Although I have listened with great care to the remarks made by my hon. Friend the Member for Cleethorpes (Martin Vickers), this is an example in which we do not want a greater number of smaller units; it is a good example of where we want fewer, but much bigger units. It is perhaps worth remembering that children’s heart surgery has advanced considerably over the years, so that surgeons now operate on children who are often only two days old, with hearts the size of walnuts. It is argued that that is the most specialist, delicate and difficult of all surgery.
It is not surprising, given the service’s nature—the fact that it is for children and babies—that so many people who have experienced what Glenfield provides speak with such passion about it, and why they are so concerned about its future. That, too, goes for other places that have been told their facilities will be moved away—for example, from Leeds up to Newcastle. I pay tribute to all who have gone to the trouble of signing the e-petition in support of Glenfield. I can speak about the great campaign that was organised, having attended a Leicester Tigers rugby match some time last year; every seat had a leaflet on it and an event was organised in support of Glenfield. Other places, too, have organised campaigns, and rightly so. It is an indication of the passion and loyalty that such services engender in people.
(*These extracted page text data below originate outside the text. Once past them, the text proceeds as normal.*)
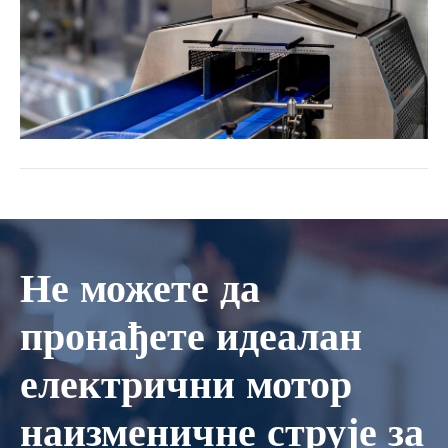
Не можете да
пронађете идеалан
електрични мотор
наизменичне струје за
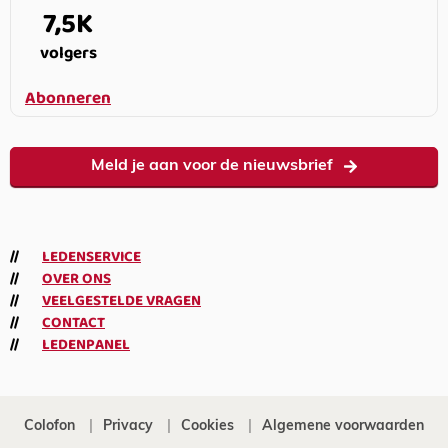
7,5K
volgers
Abonneren
Meld je aan voor de nieuwsbrief
LEDENSERVICE
OVER ONS
VEELGESTELDE VRAGEN
CONTACT
LEDENPANEL
Colofon
Privacy
Cookies
Algemene voorwaarden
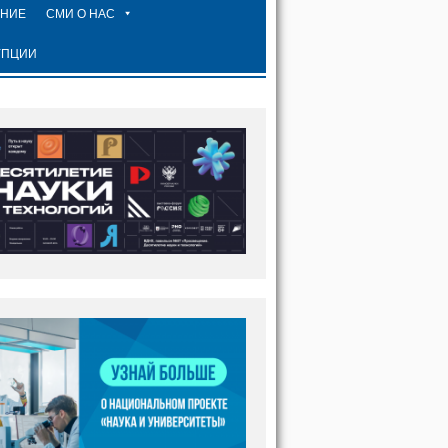
ЕНИЕ
СМИ О НАС
УПЦИИ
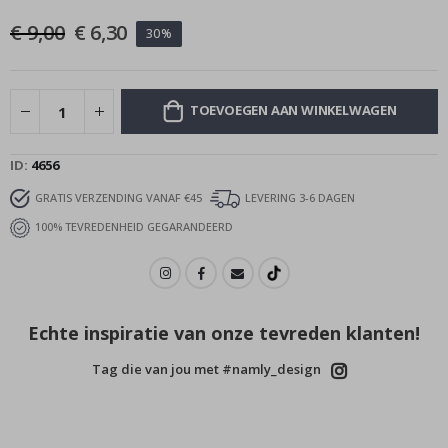
afbeeldingen-
€ 9,00
€ 6,30
30%
gallerij
TOEVOEGEN AAN WINKELWAGEN
ID
4656
GRATIS VERZENDING VANAF €45
LEVERING 3-6 DAGEN
100% TEVREDENHEID GEGARANDEERD
Echte inspiratie van onze tevreden klanten!
Tag die van jou met #namly_design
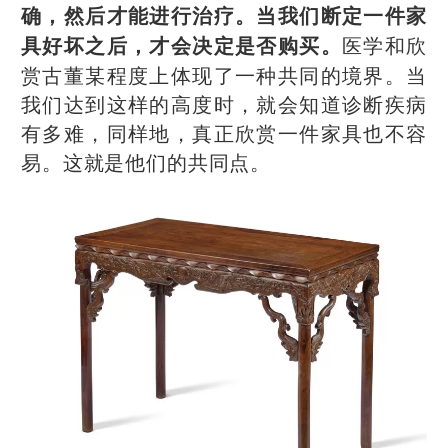
确，然后才能进行治疗。当我们断定一件家
医学和欣
具好坏之后，才会决定是否购买。
赏古董某程度上体现了一种共同的境界。当
我们达到这样的高度时，就会知道诊断疾病
有多难，同样地，真正欣赏一件家具也不容
易。这就是他们的共同点。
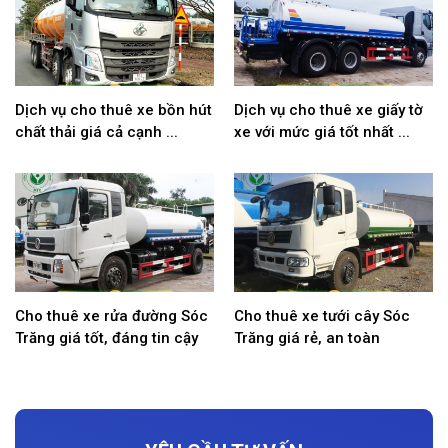
Dịch vụ cho thuê xe bồn hút
Dịch vụ cho thuê xe giấy tờ
chất thải giá cả cạnh ...
xe với mức giá tốt nhất ...
Cho thuê xe rửa đường Sóc
Cho thuê xe tưới cây Sóc
Trăng giá tốt, đáng tin cậy
Trăng giá rẻ, an toàn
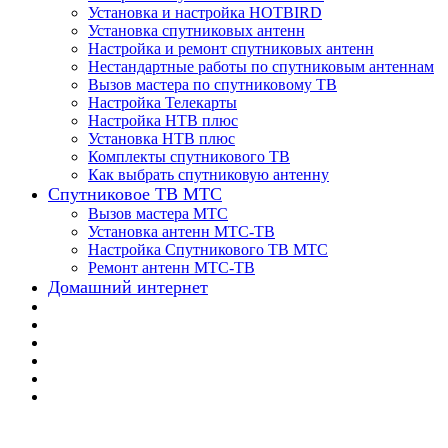
Установка и настройка HOTBIRD
Установка спутниковых антенн
Настройка и ремонт спутниковых антенн
Нестандартные работы по спутниковым антеннам
Вызов мастера по спутниковому ТВ
Настройка Телекарты
Настройка НТВ плюс
Установка НТВ плюс
Комплекты спутникового ТВ
Как выбрать спутниковую антенну
Спутниковое ТВ МТС
Вызов мастера МТС
Установка антенн МТС-ТВ
Настройка Спутникового ТВ МТС
Ремонт антенн МТС-ТВ
Домашний интернет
There has, however, been a long process. There has been an independent review, aimed at ensuring that our children are operated on safely and given the very best services. As a result, tough decisions have been taken by the JCPCT. It has done that independently, and with considerable support from clinicians, royal colleges and many eminent bodies, as well as others who have spoken out in favour the proposals. However, today’s decision by the Secretary of State is to be welcomed. Everybody can now be assured that there will be an independent review of the decision—I stress the word “independent”. I have also made my observations about the possibility, if there is new evidence in exceptional circumstances, that the previous Secretary of State’s decision about the future of children’s ECMO at Glenfield may also be considered.
I hope that that will give some reassurance to hon. Members who have attended the debate. All their comments are listened to by both the Department and me. It is to be hoped that the review will be thorough, as I am sure that it will be, and swift; it will be concluded by the end of February.